Do you believe you have done enough to leave a legacy behind?

Here’s what I think about my legacy. I will have done enough if, after I have completed this physical life: 1) My example helps even one person make positive choices for themselves, 2) My company Happy Living helps even one person improve their health and wellbeing, 3) The lessons in my books help even one person, 4) My children feel they were unconditionally loved, and 5) My darling wife Dani feels she was absolutely cherished.

How many children do you have? Do you see any young writers in any of them?

I have three daughters (31, 12 and 10) and one son (27). I’m sure there is a writer in each of them. It’s only a matter of whether or not they choose writing as one of their preferred instruments of creative expression and to share their light with the world.

Do you plan on owning a publishing house?

Yes. In fact, I already do! Happy Living Books is an independent publisher. Our first “outside” book will most likely be Love Letters from the Grave. Our plan is to publish two books a year.

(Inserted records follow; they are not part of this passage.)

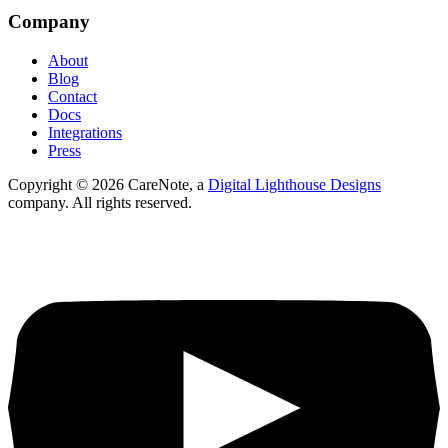
Company
About
Blog
Contact
Docs
Integrations
Press
Copyright ©
2026
CareNote, a
Digital Lighthouse Designs
company. All rights reserved.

Do you have a library at home?

Absolutely. There are hundreds of books in my office, and I love having them near me. While I enjoy the convenience of e-books (and that’s very nearly exclusively how I read now), I miss the romance of holding a “real” book in my hands, marking it up as I read, and adding it to my beautiful library when I’m finished.

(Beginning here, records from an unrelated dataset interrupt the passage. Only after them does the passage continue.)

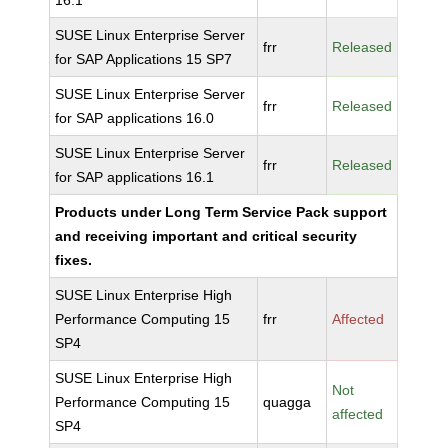
16.1
SUSE Linux Enterprise Server
frr
Released
for SAP Applications 15 SP7
SUSE Linux Enterprise Server
frr
Released
for SAP applications 16.0
SUSE Linux Enterprise Server
frr
Released
for SAP applications 16.1
Products under Long Term Service Pack support
and receiving important and critical security
fixes.
SUSE Linux Enterprise High
Performance Computing 15
frr
Affected
SP4
SUSE Linux Enterprise High
Not
Performance Computing 15
quagga
affected
SP4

Is there a particular kind of attire you like to write in?

Shorts, T-shirts and flip-flops in the summer… Jammie-pants, sweatshirts, and comfy slippers in the winter. This very casual dress code is one of the perks of working from home!

If you were given a teaching opportunity, would you accept it?

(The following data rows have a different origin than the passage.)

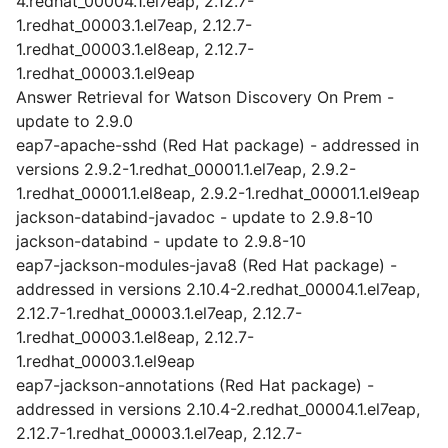
4.redhat_00004.1.el7eap, 2.12.7-
1.redhat_00003.1.el7eap, 2.12.7-
1.redhat_00003.1.el8eap, 2.12.7-
1.redhat_00003.1.el9eap
Answer Retrieval for Watson Discovery On Prem -
update to 2.9.0
eap7-apache-sshd (Red Hat package) - addressed in
versions 2.9.2-1.redhat_00001.1.el7eap, 2.9.2-
1.redhat_00001.1.el8eap, 2.9.2-1.redhat_00001.1.el9eap
jackson-databind-javadoc - update to 2.9.8-10
jackson-databind - update to 2.9.8-10
eap7-jackson-modules-java8 (Red Hat package) -
addressed in versions 2.10.4-2.redhat_00004.1.el7eap,
2.12.7-1.redhat_00003.1.el7eap, 2.12.7-
1.redhat_00003.1.el8eap, 2.12.7-
1.redhat_00003.1.el9eap
eap7-jackson-annotations (Red Hat package) -
addressed in versions 2.10.4-2.redhat_00004.1.el7eap,
2.12.7-1.redhat_00003.1.el7eap, 2.12.7-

Yes. When I was a younger man, I coached a high school football team and my son’s youth basketball teams. I loved coaching. It was an early sign of what would become my mission here at Happy Living to improve the health and wellbeing of the world, one person at a time. Coaching sports offered me the chance to teach and provide leadership to youngsters. A teaching opportunity would do the same.

If you could live anywhere in the world, which country would you choose and why?

Dani and I bought our dream house on a lake two years ago, in North Carolina, USA. We love it and plan to live here for the rest of our days. In fact, I am planning a Viking funeral for myself in 2064. You’ll have to read the book for details!

What is that dream goal you want to achieve before you die?

My great hope is to provide inspiration to help at least one person improve their health and wellbeing, and then another, and another… until together, we have improved the health and wellbeing of the world.

Do you blog?

Yes. I write for, along with a handpicked team of Happy Living Experts. We write two posts a week about health and wellbeing within the boundaries of our Seven Foundations of Health: Physical Fitness, Mental Fitness, Spiritual Fitness, Financial Fitness, Love, Adventure, and Significance. It’s free to join our community and get the benefit of all our research and experience – we really want to share the love!

If you had to pick one other author to write your biography, who would it be?

Steven Pressfield. He’s amazing. Can you introduce us?